Take the case of the Japanese company Nippon Steel agreeing to invest $15 billion in U.S. Steel. That proposed deal is in danger of being blocked because nationalist politicians of both parties have chosen to demagogue the issue. Reuters reported on February 5, 20024, “for Japan, the biggest foreign investor in the U.S., a collapse of the deal could give companies pause about acquisitions in other strategic sectors and force them to be more risk averse when sizing up deals, say former officials, lawyers, analysts and executives.” In other words, if the purchase of the worlds’ fourth-largest steelmaker is blocked, expect the idea of friendshoring, “a term coined by U.S. officials to describe deeper economic cooperation between allies” to fall by the wayside hurting economic growth. Politicians attempt to tank the deal will be harmful for an American economy already facing headwinds thanks to these same politicians’ proclivity for spending money they don’t have and bad economic policy.

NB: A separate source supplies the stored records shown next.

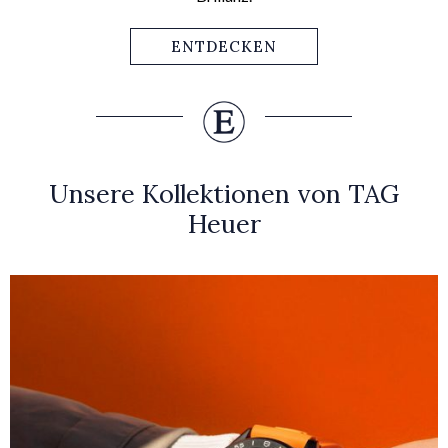
ENTDECKEN
Unsere Kollektionen von TAG
Heuer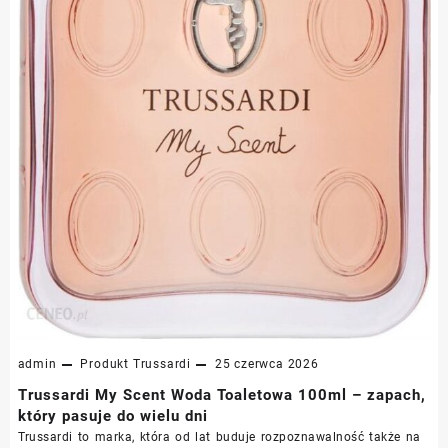
admin
Produkt
Trussardi
25 czerwca 2026
Trussardi My Scent Woda Toaletowa 100ml – zapach,
który pasuje do wielu dni
Trussardi to marka, która od lat buduje rozpoznawalność także na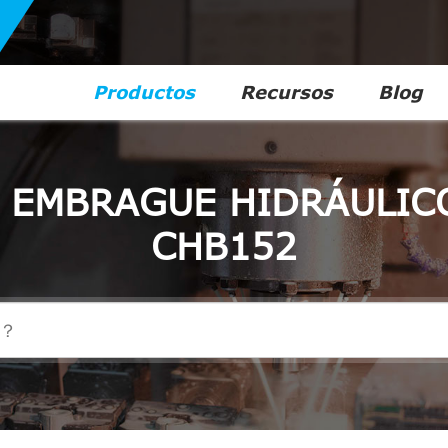
Productos
Recursos
Blog
E EMBRAGUE HIDRÁULIC
CHB152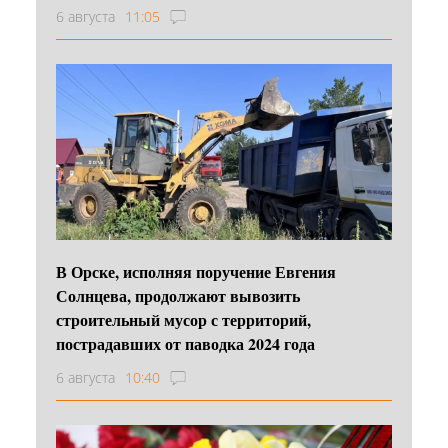
6 августа
11:05
В Орске, исполняя поручение Евгения
Солнцева, продолжают вывозить
строительный мусор с территорий,
пострадавших от паводка 2024 года
6 августа
10:40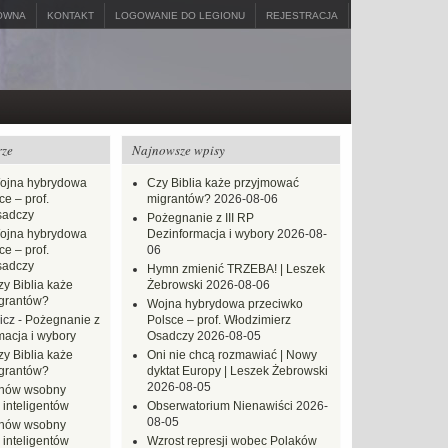
ÓWNA
KONTAKT
LOGOWANIE DO LEGIONU
REJESTRACJA
rze
Najnowsze wpisy
ojna hybrydowa
Czy Biblia każe przyjmować
e – prof.
migrantów?
2026-08-06
sadczy
Pożegnanie z III RP
ojna hybrydowa
Dezinformacja i wybory
2026-08-
e – prof.
06
sadczy
Hymn zmienić TRZEBA! | Leszek
zy Biblia każe
Żebrowski
2026-08-06
grantów?
Wojna hybrydowa przeciwko
icz
-
Pożegnanie z
Polsce – prof. Włodzimierz
macja i wybory
Osadczy
2026-08-05
zy Biblia każe
Oni nie chcą rozmawiać | Nowy
grantów?
dyktat Europy | Leszek Żebrowski
2026-08-05
hów wsobny
 inteligentów
Obserwatorium Nienawiści
2026-
08-05
hów wsobny
 inteligentów
Wzrost represji wobec Polaków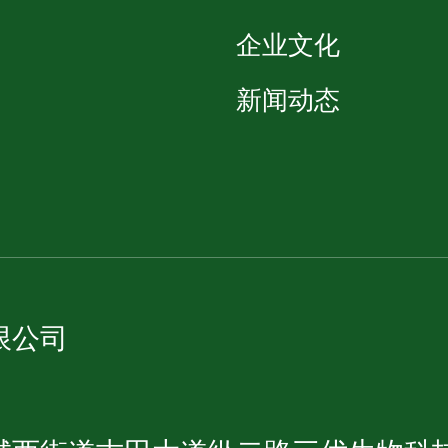
企业文化
新闻动态
限公司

It is ironic that the same politicians who racked up $2 trillion in debt in one year are telling the private sector how to run a smooth economy. Protectionism has not worked to revitalize the American economy. What has helped is the resurgence of consumer spending and domestic manufacturing. Politicians attempts to scare away new investment in American innovation and manufacturing will lead to economic isolationism and stagnation. Japan is an ally and if we scare away entrepreneurs from a close ally like Japan, wealthy individuals and corporations from less loyal allies will invest elsewhere. There is no economic theory that promotes the idea of scaring away foreign investment to grow the economy.

It is important to note that Nippon Steel is a publicly traded company that is not an entity of the Japanese government. There should not be any concern that the Japanese government will benefit from this transaction, because it is a company controlled and owned by shareholders. Any implication that a foreign government will control the operations of U.S. Steel is not based in fact. Nor should there be any national security concern that a foreign power is in control of the production of American steel. The nativist concerns should be discarded if our nation is serious about growing an economy that encourages foreign investment.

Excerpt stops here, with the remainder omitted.